#### Assignment
Give a verbatim repeat of the lines that run from the line containing "Find regions matching" to the end of the data below.

#### Available data
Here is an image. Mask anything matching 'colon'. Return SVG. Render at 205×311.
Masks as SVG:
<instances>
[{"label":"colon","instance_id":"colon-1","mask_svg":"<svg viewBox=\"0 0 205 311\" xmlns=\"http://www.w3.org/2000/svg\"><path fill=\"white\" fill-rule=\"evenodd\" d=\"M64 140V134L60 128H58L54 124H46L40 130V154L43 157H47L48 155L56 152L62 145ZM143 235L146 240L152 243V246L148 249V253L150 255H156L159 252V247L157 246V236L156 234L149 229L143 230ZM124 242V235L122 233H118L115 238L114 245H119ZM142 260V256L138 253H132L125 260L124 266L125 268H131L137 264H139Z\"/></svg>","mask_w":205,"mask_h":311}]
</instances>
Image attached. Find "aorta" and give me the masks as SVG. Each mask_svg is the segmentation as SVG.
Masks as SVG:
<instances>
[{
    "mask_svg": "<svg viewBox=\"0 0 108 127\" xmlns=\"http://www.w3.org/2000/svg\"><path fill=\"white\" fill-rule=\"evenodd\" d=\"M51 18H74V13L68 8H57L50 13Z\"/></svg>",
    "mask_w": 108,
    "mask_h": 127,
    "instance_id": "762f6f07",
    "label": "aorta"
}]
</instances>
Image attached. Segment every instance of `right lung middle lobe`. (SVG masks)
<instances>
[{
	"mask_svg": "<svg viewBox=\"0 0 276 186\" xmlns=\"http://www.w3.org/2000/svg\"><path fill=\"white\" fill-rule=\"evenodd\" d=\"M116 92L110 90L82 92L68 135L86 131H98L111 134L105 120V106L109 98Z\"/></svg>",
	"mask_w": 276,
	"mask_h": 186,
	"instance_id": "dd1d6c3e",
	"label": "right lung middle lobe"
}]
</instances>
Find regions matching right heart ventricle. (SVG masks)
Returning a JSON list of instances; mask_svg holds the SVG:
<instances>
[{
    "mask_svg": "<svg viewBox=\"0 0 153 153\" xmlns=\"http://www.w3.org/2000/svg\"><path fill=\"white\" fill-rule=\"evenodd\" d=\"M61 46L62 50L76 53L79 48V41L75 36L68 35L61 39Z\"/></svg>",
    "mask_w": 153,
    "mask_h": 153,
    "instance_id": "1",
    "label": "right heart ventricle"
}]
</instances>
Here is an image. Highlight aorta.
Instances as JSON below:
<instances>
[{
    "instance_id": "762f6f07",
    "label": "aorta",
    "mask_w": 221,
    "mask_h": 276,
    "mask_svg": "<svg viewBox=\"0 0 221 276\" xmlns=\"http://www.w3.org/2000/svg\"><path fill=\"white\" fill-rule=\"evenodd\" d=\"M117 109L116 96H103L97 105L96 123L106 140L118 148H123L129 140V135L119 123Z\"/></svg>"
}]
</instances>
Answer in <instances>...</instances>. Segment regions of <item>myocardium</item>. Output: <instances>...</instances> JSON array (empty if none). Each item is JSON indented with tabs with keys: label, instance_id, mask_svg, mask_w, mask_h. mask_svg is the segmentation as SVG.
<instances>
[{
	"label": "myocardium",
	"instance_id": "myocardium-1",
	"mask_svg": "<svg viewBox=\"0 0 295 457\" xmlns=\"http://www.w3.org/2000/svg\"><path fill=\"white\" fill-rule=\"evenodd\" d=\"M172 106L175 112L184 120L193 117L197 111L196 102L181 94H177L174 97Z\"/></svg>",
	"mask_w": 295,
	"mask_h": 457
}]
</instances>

#### Task result
Find regions matching right heart ventricle. (SVG masks)
Returning a JSON list of instances; mask_svg holds the SVG:
<instances>
[{
    "mask_svg": "<svg viewBox=\"0 0 153 153\" xmlns=\"http://www.w3.org/2000/svg\"><path fill=\"white\" fill-rule=\"evenodd\" d=\"M61 46L62 50L76 53L79 48V41L75 36L68 35L61 39Z\"/></svg>",
    "mask_w": 153,
    "mask_h": 153,
    "instance_id": "1",
    "label": "right heart ventricle"
}]
</instances>
Here is an image. Highlight aorta.
Instances as JSON below:
<instances>
[{
    "instance_id": "762f6f07",
    "label": "aorta",
    "mask_w": 221,
    "mask_h": 276,
    "mask_svg": "<svg viewBox=\"0 0 221 276\" xmlns=\"http://www.w3.org/2000/svg\"><path fill=\"white\" fill-rule=\"evenodd\" d=\"M117 109L116 96H103L97 105L96 123L106 140L118 148H123L129 140V135L119 123Z\"/></svg>"
}]
</instances>
Answer in <instances>...</instances>. Segment regions of <item>myocardium</item>. Output: <instances>...</instances> JSON array (empty if none). Each item is JSON indented with tabs with keys: label, instance_id, mask_svg, mask_w, mask_h. mask_svg is the segmentation as SVG.
<instances>
[{
	"label": "myocardium",
	"instance_id": "myocardium-1",
	"mask_svg": "<svg viewBox=\"0 0 295 457\" xmlns=\"http://www.w3.org/2000/svg\"><path fill=\"white\" fill-rule=\"evenodd\" d=\"M172 106L175 112L184 120L193 117L197 111L196 102L181 94H177L174 97Z\"/></svg>",
	"mask_w": 295,
	"mask_h": 457
}]
</instances>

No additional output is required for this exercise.